BEGIN Extracted information
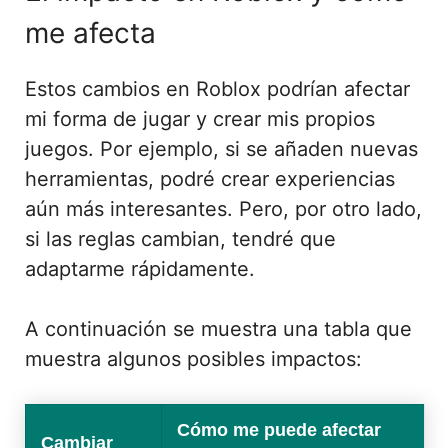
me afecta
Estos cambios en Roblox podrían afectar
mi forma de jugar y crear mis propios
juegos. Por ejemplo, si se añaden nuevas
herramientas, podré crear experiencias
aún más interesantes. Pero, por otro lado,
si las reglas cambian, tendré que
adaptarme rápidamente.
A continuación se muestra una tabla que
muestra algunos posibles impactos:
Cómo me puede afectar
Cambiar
END Extracted information
BEGIN Extracted information
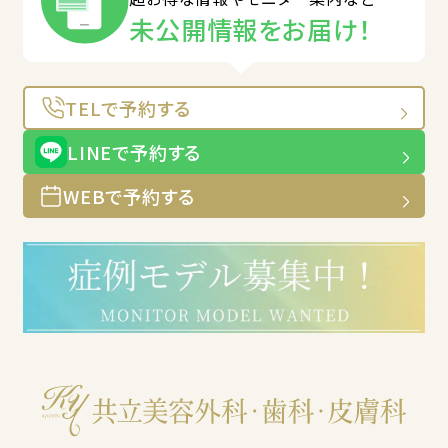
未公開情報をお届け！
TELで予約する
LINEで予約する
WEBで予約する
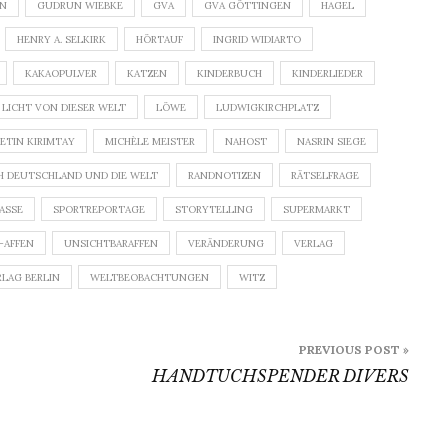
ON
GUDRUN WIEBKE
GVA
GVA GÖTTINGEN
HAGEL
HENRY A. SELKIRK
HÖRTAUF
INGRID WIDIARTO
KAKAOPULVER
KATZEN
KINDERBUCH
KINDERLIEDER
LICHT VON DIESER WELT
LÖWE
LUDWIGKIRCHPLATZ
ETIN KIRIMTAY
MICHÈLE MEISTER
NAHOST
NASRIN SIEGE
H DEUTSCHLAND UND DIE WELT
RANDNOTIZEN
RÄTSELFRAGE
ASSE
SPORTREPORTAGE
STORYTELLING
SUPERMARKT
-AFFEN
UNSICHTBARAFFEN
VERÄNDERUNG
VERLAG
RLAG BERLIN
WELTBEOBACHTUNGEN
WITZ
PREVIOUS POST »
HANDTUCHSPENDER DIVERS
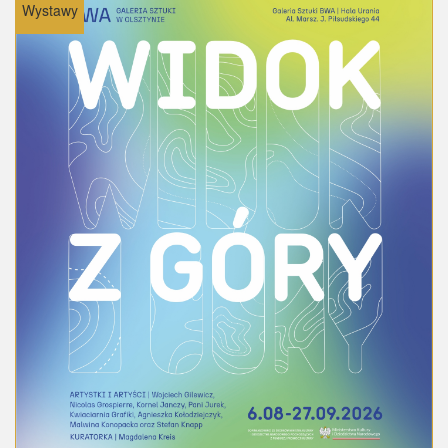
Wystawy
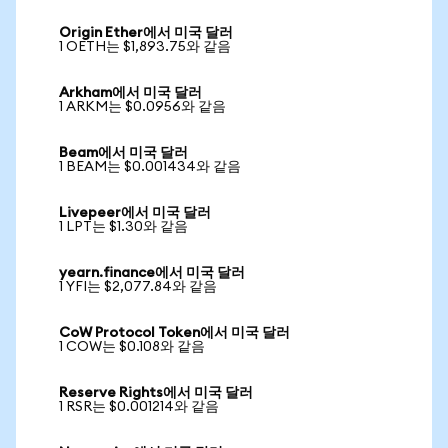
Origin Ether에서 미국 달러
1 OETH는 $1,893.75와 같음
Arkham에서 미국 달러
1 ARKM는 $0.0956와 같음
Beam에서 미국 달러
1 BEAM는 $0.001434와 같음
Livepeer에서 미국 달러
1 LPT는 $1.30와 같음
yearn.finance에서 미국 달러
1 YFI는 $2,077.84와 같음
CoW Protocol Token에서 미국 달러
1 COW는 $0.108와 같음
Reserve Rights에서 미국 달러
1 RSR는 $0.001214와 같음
END Extracted information
Description of the task ->
From the data, collect all lines where the string "crear" appears.

Response ->
mi forma de jugar y crear mis propios
herramientas, podré crear experiencias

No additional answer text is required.